Generally, the size of the wood particles of suitable size is 1 to 5 mm long, 1 mm thick and 2 to 3 mm wide.
Further, once the wood and adhesive are thoroughly mixed, the test specimens are pressed to shape on the order of about 2650psi for about 30 to 90 minutes.
The above examples are not intended to limit the disclosed methods. Likewise, other non-gaseous streams may also be substantially stabilized using the same process, in addition to the various waste materials listed above as being useful in the encapsulation process employed. For example, electrolysis cell residues, bayer sand, ash produced at the site of a plant and any other mining waste residues can be stabilized by the process and used as structural components. When the cell residue was mixed with magnesium phosphate hexahydrate at a 50: 50 weight ratio, a ceramic body was formed having a density of 2.9 grams per cubic meter, a porosity of 2.17% and a compressive strength of 4.210psi, the latter comparable to portland cement products. According to the data disclosed above, when a higher proportion (60% by weight) of the scrap, in this case the residue of the electrolyzer, is used, values are obtained which are slightly lower than those obtained when 50% by weight are used. The density was reduced to 2.0 g/cc, the porosity increased to 2.6 wt% and the compressive strength reduced to 3,402 psi.
Although the present invention has been described with reference to the details of the illustrated embodiments, these details are not intended to limit the scope of the invention, as defined in the appended claims.

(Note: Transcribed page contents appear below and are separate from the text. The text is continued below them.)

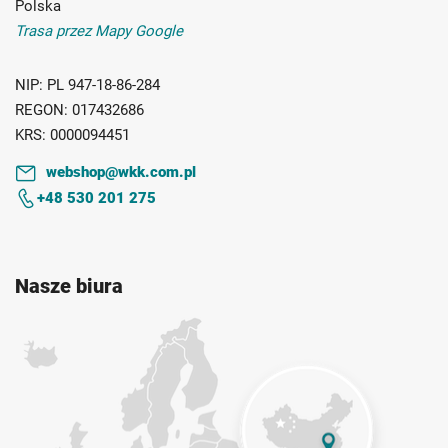
Polska
Trasa przez Mapy Google
NIP:
PL 947-18-86-284
REGON:
017432686
KRS:
0000094451
webshop@wkk.com.pl
+48 530 201 275
Nasze biura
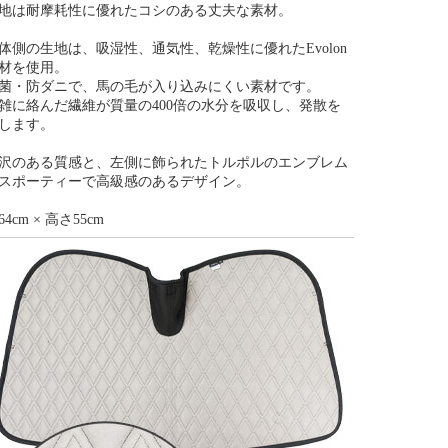
地は耐摩耗性に優れたコシのある丈夫な素材。
体側の生地は、吸湿性、通気性、乾燥性に優れたEvolon
材を使用。
菌・防ダニで、馬の毛が入り込みにくい素材です。
雑に絡んだ繊維が質量の400倍の水分を吸収し、発散を
します。
沢のある質感と、左側に飾られたトルポルのエンブレム
スポーティーで高級感のあるデザイン。
64cm × 高さ55cm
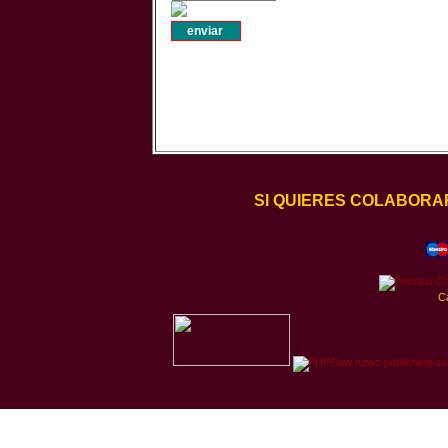
SI QUIERES COLABORA
C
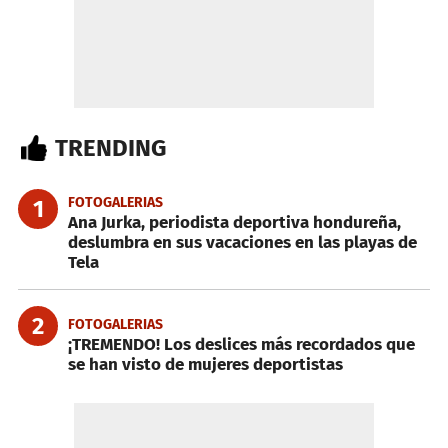
TRENDING
FOTOGALERIAS
1
Ana Jurka, periodista deportiva hondureña,
deslumbra en sus vacaciones en las playas de
Tela
2
FOTOGALERIAS
¡TREMENDO! Los deslices más recordados que
se han visto de mujeres deportistas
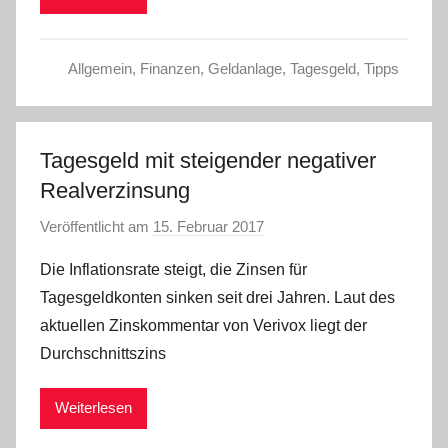
n
Allgemein
,
Finanzen
,
Geldanlage
,
Tagesgeld
,
Tipps
Tagesgeld mit steigender negativer
Realverzinsung
Veröffentlicht am
15. Februar 2017
v
o
Die Inflationsrate steigt, die Zinsen für
n
Tagesgeldkonten sinken seit drei Jahren. Laut des
C
aktuellen Zinskommentar von Verivox liegt der
W
Durchschnittszins
Weiterlesen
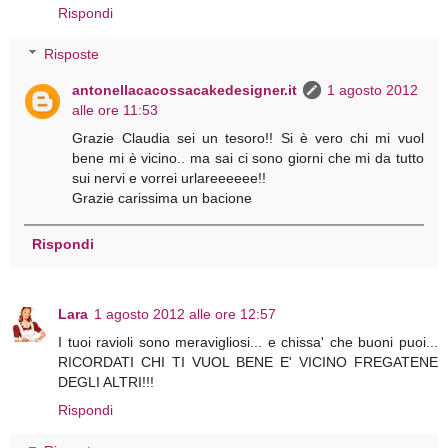
Rispondi
Risposte
antonellacacossacakedesigner.it
1 agosto 2012
alle ore 11:53
Grazie Claudia sei un tesoro!! Si è vero chi mi vuol
bene mi è vicino.. ma sai ci sono giorni che mi da tutto
sui nervi e vorrei urlareeeeee!!
Grazie carissima un bacione
Rispondi
Lara
1 agosto 2012 alle ore 12:57
I tuoi ravioli sono meravigliosi... e chissa' che buoni puoi...
RICORDATI CHI TI VUOL BENE E' VICINO FREGATENE
DEGLI ALTRI!!!
Rispondi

For example, method #2 due to the waste encapsulation method uses KH2PO4And due to KH2PO4Containing conventional fertiliser constituents, i.e. potash (K)2O) and phosphorus (P)2O5) Therefore, method #2 can be used to produce high potash and high phosphate fertilizer fertilizers to stabilize contaminated soils.
Also, given that red mud contains high concentrations of oxides, red mud can be mixed with MKP to produce a stable waste form, otherwise produced using method # 2. This improvement may eliminate the need to feed and pre-treat oxides such as MgO during red mud stabilization.
Finally, a hybrid structure product and method for producing a hybrid structure product is produced by combining the potassium-containing phosphate disclosed in the Wate-Encapsulation Detail DESCRIPTION of the DETAILED DESCRIPTION with the phosphate used in "Structure; a representative loose waste material of Products via Bulk substrate encapsulation section is obtained. As noted above, the inventors have unexpectedly found that potassium-containing phosphates provide highly crystalline, which are more resistant to breakage than other phosphates which are more vitrified and broken. Products produced by the interdigitation process include, but are not limited to, blown insulation, particle board, packaging materials, bricks, tiles, wall materials, and engineered barriers and concealment systems.
Claims (45)
1. A method for adjusting a reaction temperature during ceramic formation, comprising:
a.) providing a solution comprising a monovalent alkali metal;
b.) mixing said solution with an oxide powder to form a binder;
c) contacting said binder with the bulk material to form a slurry; and
d.) curing the slurry.
2. The method of claim 1 wherein the monovalent alkali metal containing solution further comprises phosphoric acid and a compound selected from the group consisting of M-carbonate, M-bicarbonate, M-hydroxide, and mixtures thereof, wherein M is a monovalent alkali metal.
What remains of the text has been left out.